I don’t know where the old tin came from. Maybe it held cookies once upon a time, a gift to my parents. I suspect it was found in the old house when they first moved in. (A lot of things were left behind by the previous owner(s), much of it junk, but a few treasures like the full-sized pedestal mirror I still have, a handful of antique clothes irons (the sort that needs to be heated on the stove before using), a quilting frame, and old ice skates that tied on to one’s boots.)
My mom was a great one for keeping tins and reusing them; it was the Yankee in her. In our home, the adage “Use it up, wear it out, make it do or do without” was a rule to live by. An old toffee tin held bobby pins and those plastic picks to secure curlers. A large rectangular cookie tin held the curlers themselves. There was one for paperclips, one for rubber bands, one for spare bobbins for her sewing machine.
And one for my crayons.
I started drawing at an early age, and Mom encouraged it; partly for the artistic aspect, I suppose, but mostly because it kept me quiet and out of her hair. Give me enough paper and that collection of crayons and I would entertain myself for hours, and I became a purist early on. It must be Crayolas! None of those cheap crayons with their anemic colors, thank you very much! I wanted vibrancy! Ardor! Passion!

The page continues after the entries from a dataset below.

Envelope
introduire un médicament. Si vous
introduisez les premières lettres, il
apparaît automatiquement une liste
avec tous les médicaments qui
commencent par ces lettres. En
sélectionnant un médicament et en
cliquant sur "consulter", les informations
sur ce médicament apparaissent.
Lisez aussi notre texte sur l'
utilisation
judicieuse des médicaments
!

Back then, color names were sensible and understandable, none of today’s “Macaroni and Cheese,” “Neon Carrot,” “Inch Worm,” and “Timberwolf.” Instead, we had “Turquoise Blue,” “Violet,” “Melon,” and “Red Orange.” And, heck, we didn’t need names, we knew what they were, and what we wanted when we drew.
“We” here means me and my bestie, David Micklas, who I recently reconnected with (and wrote about) after something like 50 years apart. Dave and I mostly made Christmas cards together, four-square folded 8 1/2 x 11 paper drawn with reindeer, holly, snowmen, candy canes, fireplaces with stockings, trees…whatever images personified Christmas for us. I remember he also drew a lot of cars, which didn’t particular interest me, and I drew far too many horses, which likely didn’t interest him, but what was important was the act of creation and the fact that we were doing it together, often in silence, but also punctuated by bits of the sort of conversation experienced by only the very best of friends.

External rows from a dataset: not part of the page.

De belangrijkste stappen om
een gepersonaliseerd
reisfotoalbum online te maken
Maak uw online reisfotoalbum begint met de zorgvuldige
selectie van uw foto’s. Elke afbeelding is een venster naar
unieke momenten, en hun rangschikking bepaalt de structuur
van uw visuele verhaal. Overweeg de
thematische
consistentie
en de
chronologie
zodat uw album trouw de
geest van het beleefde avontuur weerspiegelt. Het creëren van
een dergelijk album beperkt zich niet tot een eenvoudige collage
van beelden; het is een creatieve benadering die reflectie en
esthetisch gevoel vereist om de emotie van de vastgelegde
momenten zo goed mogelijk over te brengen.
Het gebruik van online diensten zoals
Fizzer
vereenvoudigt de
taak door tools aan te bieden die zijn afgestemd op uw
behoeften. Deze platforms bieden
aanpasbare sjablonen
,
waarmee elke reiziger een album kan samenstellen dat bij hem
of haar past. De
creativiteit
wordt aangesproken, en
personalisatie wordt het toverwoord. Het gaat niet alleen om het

One year, Mom brought home a Christmas-themed coloring book, and I was over the moon! There was something special about that book – the line drawings inside were intricate, not childish, and I spent hours pouring over it, coloring in each one just so, endeavoring to stay within the lines, to create on the page what I imagined in my head. I loved that book and was sad when I’d filled it with color cover to cover. Mom hung on to it for years afterward, but it eventually went into the trash when she and Dad moved house. In fairness, she did ask if I wanted it, but I said no. I wish now I hadn’t.
Though I no longer have that much-loved book, I do still have the tin of crayons. A few are more modern, bits of color purchased for my nephews, now grown, who used the tin after I’d left my parents house. But some of the crayons are from when I was a kid. Like me, they’re a bit old and battered, their paper torn, some of them worn away to a nub. “Salmon.” “Yellow Green.” “Gray.” The coveted “Silver” and “Gold” we saved for Christmas. And precious few reds and greens, those having been sacrificed long ago to the holiday.
Every so often, I take the tin down from the shelf in my office where it lives just to lift the lid, bend down, and inhale that unique, heady odor; a big breath of the past.